For more than a decade, Antigua and Barbuda’s National Archives have been deteriorating in plain sight. The building has leaked so badly that when it rains outside, it rains inside, threatening centuries-old documents with mold, rot, and collapse. Now the government is relocating the Archives to a temporary space while planning long-overdue renovations for 2026. But the crisis we face is not a construction problem — it is a leadership failure.

No archive can survive without stable electricity, humidity control, and proper storage. Yet the very institution charged with safeguarding plantation ledgers, emancipation records, colonial maps, and ancestral documents has endured chronic power outages and decades of environmental damage. How can a nation protect its history under conditions that actively destroy it?

This is more than neglect. It is cultural abandonment.

Our ancestors endured chattel slavery, leaving behind only a faint, fragile documentary trail that allows us to reconstruct their names and stories. And yet, we have allowed that legacy to deteriorate under bureaucratic indifference. There is an old Antiguan saying: “Ungratefulness is worse than witchcraft.” And today, we are witnessing the spell of that ungratefulness unfold in real time. Our ancestors, who survived the unimaginable, would turn their backs in shame at what we have allowed to happen to the very records that hold their memory.

We Need Real Professionals — Now

Immediate triage must be carried out by trained archivists, conservation scientists, and preservation specialists — not political appointees with flattering titles and matching salaries. Mold remediation, environmental stabilization, and document rescue require expertise far beyond the current capacity of the department.

It is time to remove unqualified management and place the Archives under professional stewardship.
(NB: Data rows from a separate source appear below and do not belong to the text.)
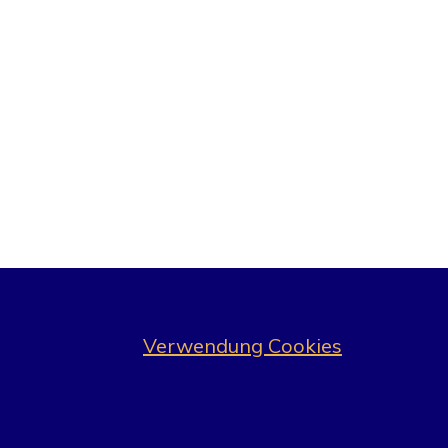
Verwendung Cookies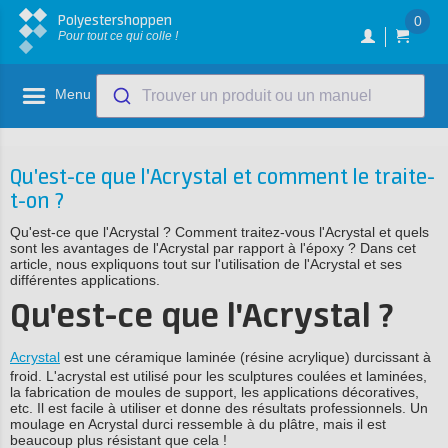
Polyestershoppen
0
Pour tout ce qui colle !
Menu
Trouver un produit ou un manuel
Qu'est-ce que l'Acrystal et comment le traite-
t-on ?
Qu'est-ce que l'Acrystal ? Comment traitez-vous l'Acrystal et quels
sont les avantages de l'Acrystal par rapport à l'époxy ? Dans cet
article, nous expliquons tout sur l'utilisation de l'Acrystal et ses
différentes applications.
Qu'est-ce que l'Acrystal ?
Acrystal
est une céramique laminée (résine acrylique) durcissant à
froid. L'acrystal est utilisé pour les sculptures coulées et laminées,
la fabrication de moules de support, les applications décoratives,
etc. Il est facile à utiliser et donne des résultats professionnels. Un
moulage en Acrystal durci ressemble à du plâtre, mais il est
beaucoup plus résistant que cela !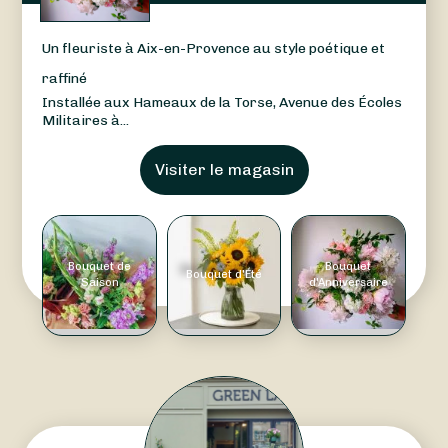
Un fleuriste à Aix-en-Provence au style poétique et
raffiné
Installée aux Hameaux de la Torse, Avenue des Écoles
Militaires à...
Visiter le magasin
Bouquet de
Bouquet
Bouquet d'Été
Saison
d'Anniversaire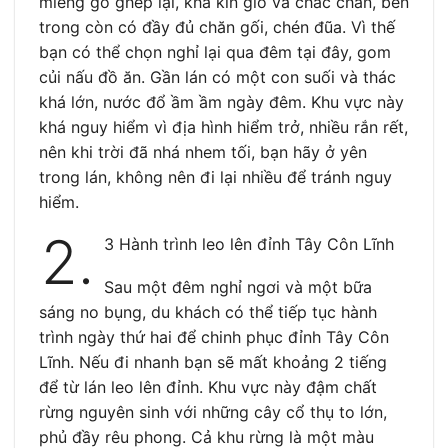
miếng gỗ ghép lại, khá kín gió và chắc chắn, bên
trong còn có đầy đủ chăn gối, chén đũa. Vì thế
bạn có thể chọn nghỉ lại qua đêm tại đây, gom
củi nấu đồ ăn. Gần lán có một con suối và thác
khá lớn, nước đổ ầm ầm ngày đêm. Khu vực này
khá nguy hiểm vì địa hình hiểm trở, nhiều rắn rết,
nên khi trời đã nhá nhem tối, bạn hãy ở yên
trong lán, không nên đi lại nhiều để tránh nguy
hiểm.
2.
3 Hành trình leo lên đỉnh Tây Côn Lĩnh
Sau một đêm nghỉ ngơi và một bữa
sáng no bụng, du khách có thể tiếp tục hành
trình ngày thứ hai để chinh phục đỉnh Tây Côn
Lĩnh. Nếu đi nhanh bạn sẽ mất khoảng 2 tiếng
để từ lán leo lên đỉnh. Khu vực này đậm chất
rừng nguyên sinh với những cây cổ thụ to lớn,
phủ đầy rêu phong. Cả khu rừng là một màu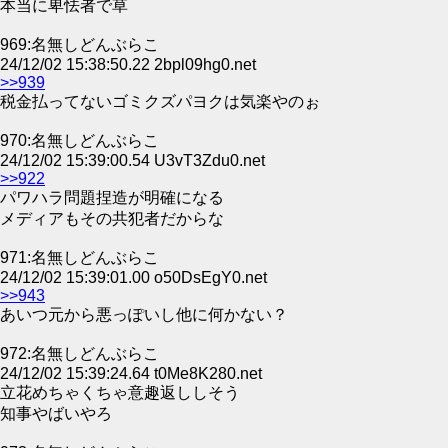
本当に卑怯者で草
969:名無しどんぶらこ
24/12/02 15:38:50.22 2bpl09hg0.net
>>939
税金払ってないゴミクズパヨクは気楽やのぉ
970:名無しどんぶらこ
24/12/02 15:39:00.54 U3vT3Zdu0.net
>>922
パワハラ問題捏造が明確になる
メディアもその共犯者だからな
971:名無しどんぶらこ
24/12/02 15:39:01.00 o50DsEgY0.net
>>943
あいつ元から悪っぽいし他に何かない？
972:名無しどんぶらこ
24/12/02 15:39:24.64 t0Me8K280.net
立花めちゃくちゃ意趣返ししそう
知事やばいやろ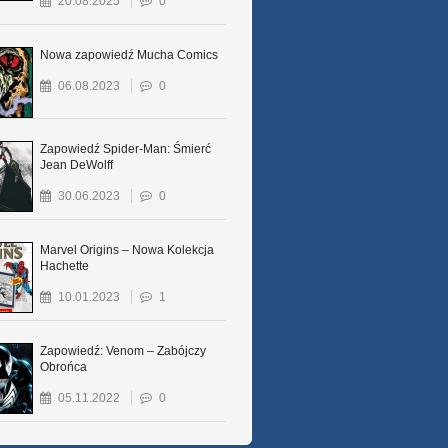
20.08.2025
0
Nowa zapowiedź Mucha Comics
06.08.2023
0
Zapowiedź Spider-Man: Śmierć
Jean DeWolff
30.06.2023
0
Marvel Origins – Nowa Kolekcja
Hachette
10.01.2023
1
Zapowiedź: Venom – Zabójczy
Obrońca
05.11.2022
0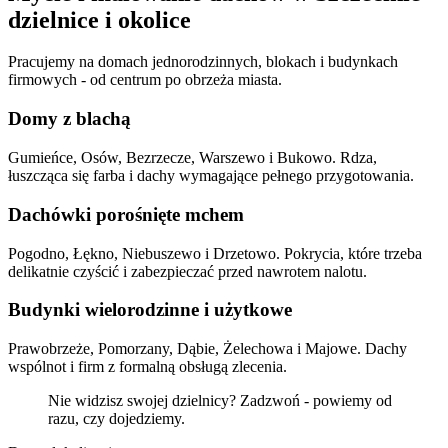
dzielnice
i okolice
Pracujemy na domach jednorodzinnych, blokach i budynkach
firmowych - od centrum po obrzeża miasta.
Domy z blachą
Gumieńce, Osów, Bezrzecze, Warszewo i Bukowo. Rdza,
łuszcząca się farba i dachy wymagające pełnego przygotowania.
Dachówki porośnięte mchem
Pogodno, Łękno, Niebuszewo i Drzetowo. Pokrycia, które trzeba
delikatnie czyścić i zabezpieczać przed nawrotem nalotu.
Budynki wielorodzinne i użytkowe
Prawobrzeże, Pomorzany, Dąbie, Żelechowa i Majowe. Dachy
wspólnot i firm z formalną obsługą zlecenia.
Nie widzisz swojej dzielnicy? Zadzwoń - powiemy od
razu, czy dojedziemy.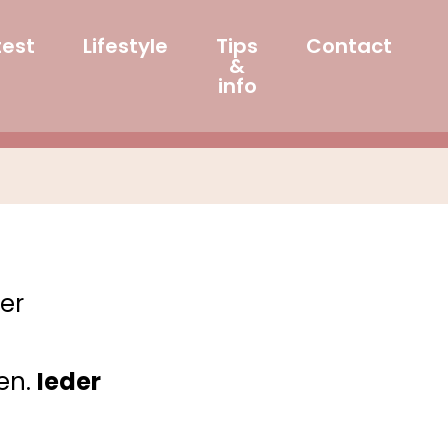
test
Lifestyle
Tips
Contact
&
info
eer
nen.
Ieder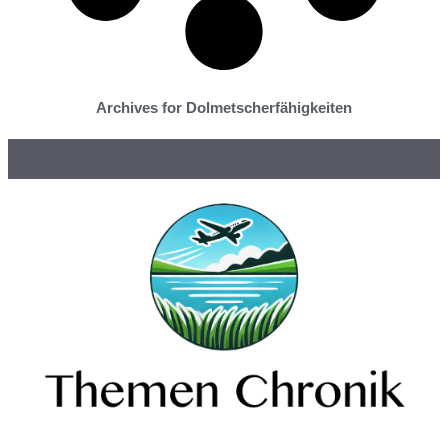
Archives for Dolmetscherfähigkeiten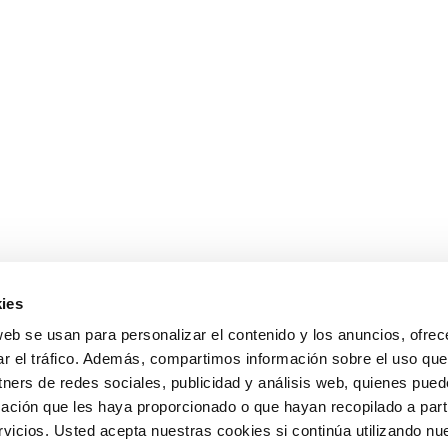
ies
web se usan para personalizar el contenido y los anuncios, ofrec
ar el tráfico. Además, compartimos información sobre el uso que
tners de redes sociales, publicidad y análisis web, quienes pue
ación que les haya proporcionado o que hayan recopilado a parti
icios. Usted acepta nuestras cookies si continúa utilizando nue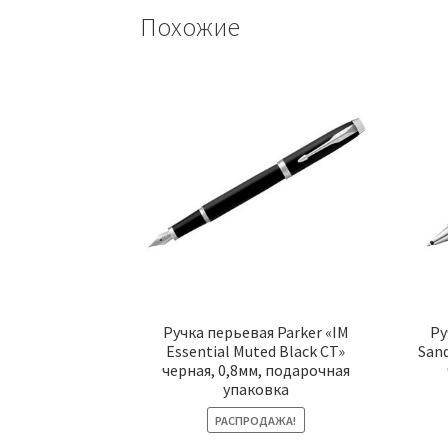
Похожие
Ручка перьевая Parker «IM
Ру
Essential Muted Black CT»
Sand
черная, 0,8мм, подарочная
упаковка
РАСПРОДАЖА!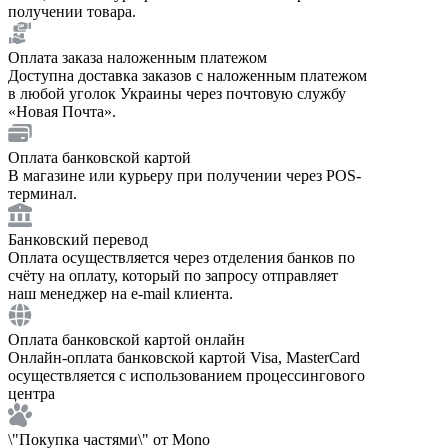
получении товара.
Оплата заказа наложенным платежом
Доступна доставка заказов с наложенным платежом
в любой уголок Украины через почтовую службу
«Новая Почта».
Оплата банковской картой
В магазине или курьеру при получении через POS-
терминал.
Банковский перевод
Оплата осуществляется через отделения банков по
счёту на оплату, который по запросу отправляет
наш менеджер на e-mail клиента.
Оплата банковской картой онлайн
Онлайн-оплата банковской картой Visa, MasterCard
осуществляется с использованием процессингового
центра
\"Покупка частями\" от Mono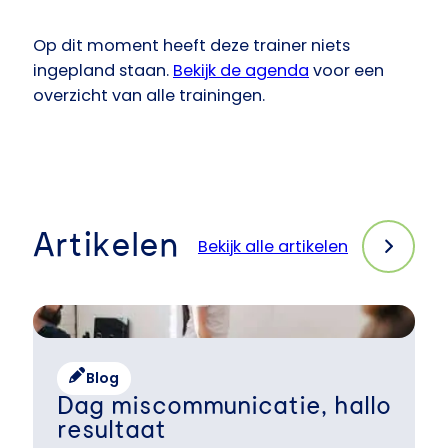
Op dit moment heeft deze trainer niets
ingepland staan.
Bekijk de agenda
voor een
overzicht van alle trainingen.
Artikelen
Bekijk alle artikelen
Blog
Dag miscommunicatie, hallo
resultaat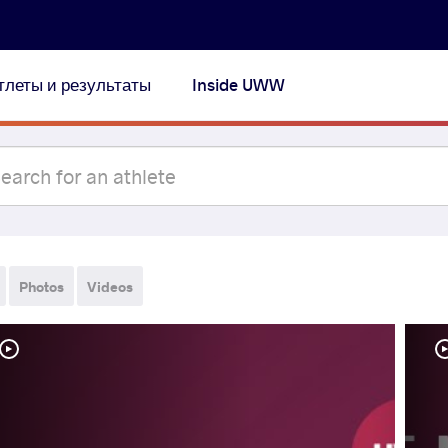
тлеты и результаты
Inside UWW
Photos
Videos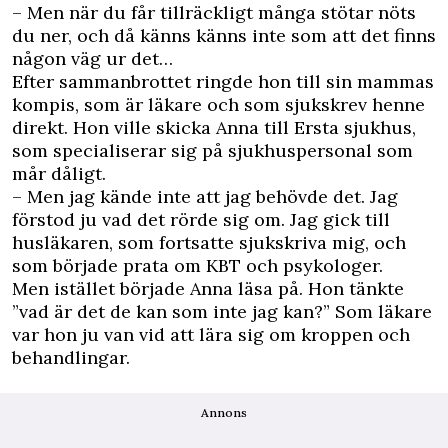
– Men när du får tillräckligt många stötar nöts
du ner, och då känns känns inte som att det finns
någon väg ur det…
Efter sammanbrottet ringde hon till sin mammas
kompis, som är läkare och som sjukskrev henne
direkt. Hon ville skicka Anna till Ersta sjukhus,
som specialiserar sig på sjukhuspersonal som
mår dåligt.
– Men jag kände inte att jag behövde det. Jag
förstod ju vad det rörde sig om. Jag gick till
husläkaren, som fortsatte sjukskriva mig, och
som började prata om KBT och psykologer.
Men istället började Anna läsa på. Hon tänkte
”vad är det de kan som inte jag kan?” Som läkare
var hon ju van vid att lära sig om kroppen och
behandlingar.
Annons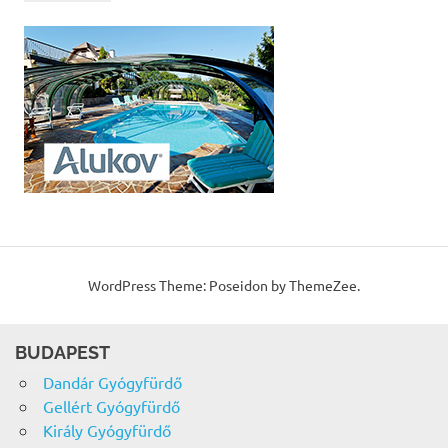
WordPress Theme: Poseidon by ThemeZee.
BUDAPEST
Dandár Gyógyfürdő
Gellért Gyógyfürdő
Király Gyógyfürdő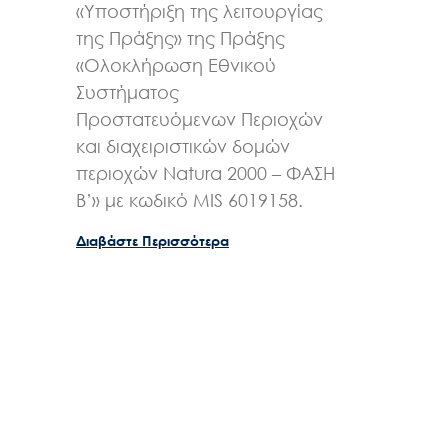
«Υποστήριξη της λειτουργίας
της Πράξης» της Πράξης
«Ολοκλήρωση Εθνικού
Συστήματος
Προστατευόμενων Περιοχών
και διαχειριστικών δομών
περιοχών Natura 2000 – ΦΑΣΗ
Β’» με κωδικό MIS 6019158.
Διαβάστε Περισσότερα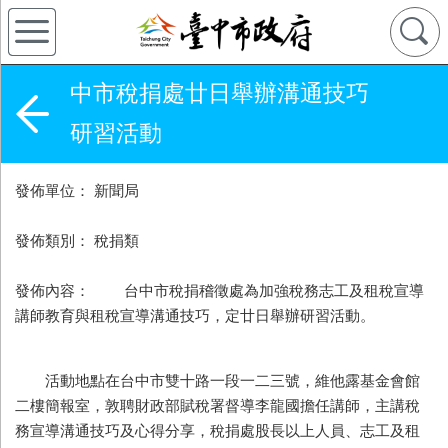
中市稅捐處廿日舉辦溝通技巧
研習活動
發佈單位： 新聞局
發佈類別： 稅捐類
發佈內容： 台中市稅捐稽徵處為加強稅務志工及租稅宣導
講師教育與租稅宣導溝通技巧，定廿日舉辦研習活動。
活動地點在台中市雙十路一段一二三號，維他露基金會館
二樓簡報室，敦聘財政部賦稅署督導李龍國擔任講師，主講稅
務宣導溝通技巧及心得分享，稅捐處股長以上人員、志工及租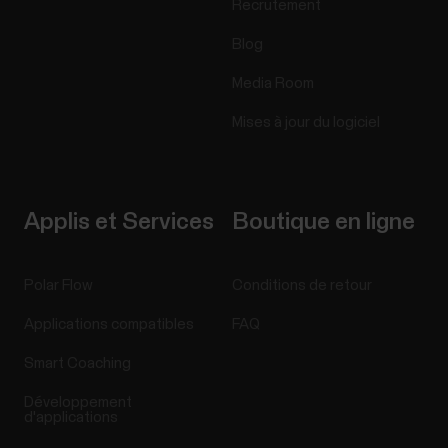
Recrutement
Blog
Media Room
Mises à jour du logiciel
Applis et Services
Boutique en ligne
Polar Flow
Conditions de retour
Applications compatibles
FAQ
Smart Coaching
Développement
d'applications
Call the University of the West Indies

We have regional expertise at our fingertips. UWI trains the Caribbean’s top archivists and conservation professionals. They have the laboratories, academic networks, and practical knowledge needed to assess the damage and design a sustainable recovery plan.

Why haven’t they been called?

Accountability Is Not Optional

If the government values national identity, then the Archives must be funded, digitized, and led by credentialed professionals — not loyalists. Antigua and Barbuda cannot build a future while erasing its past.

Preserving memory is preserving nationhood.
Failing to act now would be nothing short of national self-destruction.